Limited size (e.g., 2048, 4096, or 8192 tokens)
When full, old messages must be removed
All previous messages influence the next response

How LLMs Generate Responses

Token-by-Token Generation

LLMs don't generate entire sentences at once. They predict one token (word piece) at a time:

Prompt: "What is AI?"

Generation Process:
"What is AI?" → [Model] → "AI"
"What is AI? AI" → [Model] → "is"
"What is AI? AI is" → [Model] → "a"
"What is AI? AI is a" → [Model] → "field"
... continues until stop condition

Visualization:

Input Prompt
     ↓
┌────────────┐
│   Model    │ → Token 1: "AI"
│ Processes  │ → Token 2: "is"
│   & Predicts│ → Token 3: "a"
└────────────┘ → Token 4: "field"
                → ...

Key Concepts for AI Agents

1. Stateless Processing

Each prompt is independent unless you maintain context
The model has no memory between different script runs
To build an "agent", you need to:
- Keep the context alive between prompts
- Maintain conversation history
- Add tools/functions (covered in later examples)

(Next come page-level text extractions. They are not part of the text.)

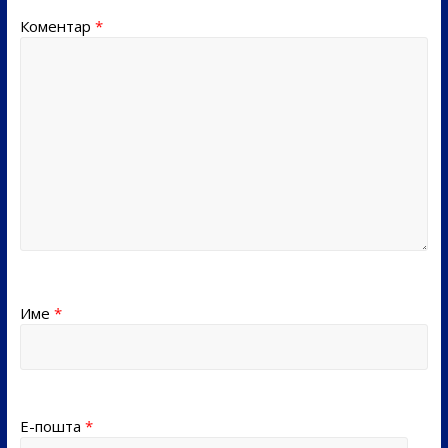
Коментар
*
Име
*
Е-пошта
*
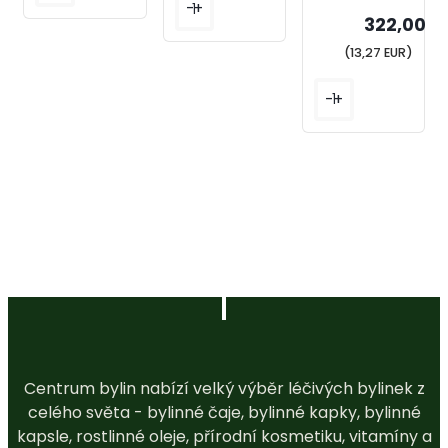
-
+
322,00 K
(13,27 EUR)
-
+
Centrum bylin nabízí velký výběr léčivých bylinek z
celého světa - bylinné čaje, bylinné kapky, bylinné
kapsle, rostlinné oleje, přírodní kosmetiku, vitamíny a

2. Prompt Engineering Basics

The way you phrase questions affects the response:

❌ Poor: "node-llama-cpp"
✅ Better: "do you know node-llama-cpp"
✅ Best: "Explain what node-llama-cpp is and how it works"

3. Resource Management

LLMs consume significant resources:

Model Loading
     ↓
┌─────────────────┐
│  RAM/VRAM Usage │  ← Models need gigabytes
│  CPU/GPU Time   │  ← Inference takes time
│  Memory Leaks?  │  ← Must cleanup properly
└─────────────────┘
     ↓
Proper Disposal

Why This Matters for Agents

This basic example establishes the foundation for AI agents:

Agents need LLMs to "think": The model processes information and generates responses
Agents need context: To maintain state across interactions
Agents need structure: Later examples add tools, memory, and reasoning loops

Next Steps

After understanding basic prompting, explore:

System prompts: Giving the model a specific role or behavior
Function calling: Allowing the model to use tools
Memory: Persisting information across sessions
Reasoning patterns: Like ReAct (Reasoning + Acting)

Diagram: Complete Architecture

┌──────────────────────────────────────────────────┐
│            Your Application                      │
│  ┌────────────────────────────────────────────┐ │
│  │         node-llama-cpp Library             │ │
│  │  ┌──────────────────────────────────────┐  │ │
│  │  │      llama.cpp (C++ Runtime)         │  │ │
│  │  │  ┌────────────────────────────────┐  │  │ │
│  │  │  │   Model File (GGUF)            │  │  │ │
│  │  │  │   • Qwen3-1.7B-Q8_0.gguf       │  │  │ │
│  │  │  └────────────────────────────────┘  │  │ │
│  │  └──────────────────────────────────────┘  │ │
│  └────────────────────────────────────────────┘ │
└──────────────────────────────────────────────────┘
           ↕
    ┌──────────────┐
    │  CPU / GPU   │
    └──────────────┘

This layered architecture allows you to build sophisticated AI agents on top of basic LLM interactions.